According to Digitimes, Apple and HP is developing LED backlights to replace existing CCFL backlights in their notebook PCs. The LED backlit notebook PCs are slated for a second quarter 2007 launch. The replacement of CCFL with LEDs will lead to dramatic improvements in image quality, better light distribution and improved color range. Apple likes to use Nichia given that the company has a near-monopoly for Apple’s iPod displays. I am assuming Nichia’s LEDs can hit the 1,680 nits mark that is stated as a standard brightness level for a LED. Of course, with many parts of the LCD reducing the brightness (the color filter taking care of 70% of it), you will need many LEDs to get to a 200-300 cd/m2 level at the front of the LCD. HP’s LED-based notebook PCs will be geared toward the high-end multimedia customer segment.

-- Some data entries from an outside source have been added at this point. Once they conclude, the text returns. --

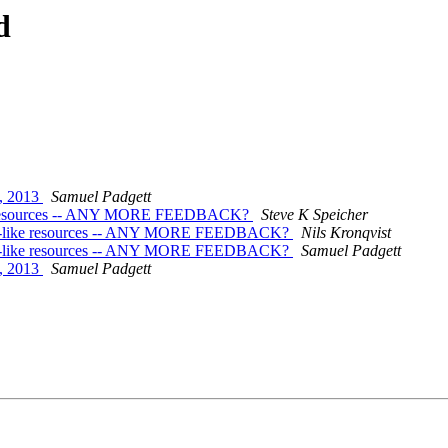
d
, 2013
Samuel Padgett
-like resources -- ANY MORE FEEDBACK?
Steve K Speicher
uest"-like resources -- ANY MORE FEEDBACK?
Nils Kronqvist
uest"-like resources -- ANY MORE FEEDBACK?
Samuel Padgett
, 2013
Samuel Padgett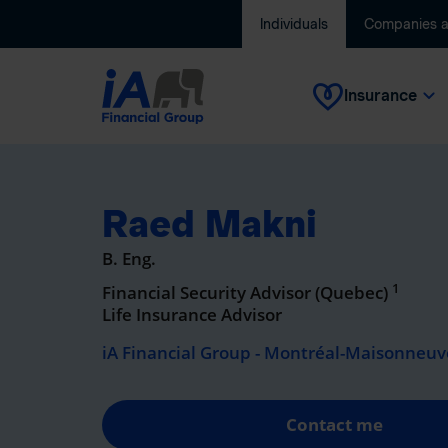
Individuals
Companies 
Insurance
Raed Makni
B. Eng.
1
Financial Security Advisor (Quebec)
Life Insurance Advisor
iA Financial Group - Montréal-Maisonneuve
Contact me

There’s some problems with this news item. First of all, using LEDs for notebook PC displays will not improve anything in the way of front screen performance. The reason is because of the type of LEDs that are used for notebook PC applications. White LEDs are used that is a combination of a blue LED chip with a yellow phosphor coating. There are other variations, but the end result is a color gamut about the same as a typical CCFL backlit LCD of around 40-45% NTSC. There are already advanced CCFL backlit LCDs that reach 72% NTSC on notebook PCs today. Color uniformity will be a big issue for LED backlit LCDs if the sizes become much larger than 12″ or 13″ because the number of LEDs increase quite a bit. The only things that will improve are power consumption, LCD thickness, and durability. On most ultra-portable notebook PCs the use of a LED backlight will improve battery life due to the fact that LEDs consume less power at lower brightness levels. As for thickness, Sony’s TX series notebook PCs is a good example of how thin the LCD can get–very thin. Because LED is a solid-state technology, durability will be better than CCFL.

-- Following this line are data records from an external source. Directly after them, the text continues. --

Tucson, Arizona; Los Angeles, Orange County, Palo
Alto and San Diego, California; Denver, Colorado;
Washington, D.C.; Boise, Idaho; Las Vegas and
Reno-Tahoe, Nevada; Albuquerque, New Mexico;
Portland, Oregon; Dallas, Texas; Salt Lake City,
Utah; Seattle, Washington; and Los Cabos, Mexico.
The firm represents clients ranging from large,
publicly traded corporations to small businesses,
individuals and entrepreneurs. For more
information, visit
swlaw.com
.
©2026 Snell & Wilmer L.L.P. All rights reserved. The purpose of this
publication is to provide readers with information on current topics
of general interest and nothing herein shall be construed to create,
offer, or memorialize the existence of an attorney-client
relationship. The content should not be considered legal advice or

So, if HP is indeed focusing its LED backlit notebook PC on the high-end market, it will most likely be a 17″ or larger notebook PC with a non-white LED (blue chip with yellow phosphor). It will most likely use a LED package that incorporates three LED chips representing the primary colors, a tweaked color filter to fit the different light frequencies and will certainly require more energy as LEDs at higher brightness do consume more power than CCFLs. The better route would be to apply LED backlights into a smaller LCD and that is what Apple will probably do. The overall result will simply be longer battery life and a thinner LCD, which works well with Apple’s incremental improvement approach within a product’s lifetime.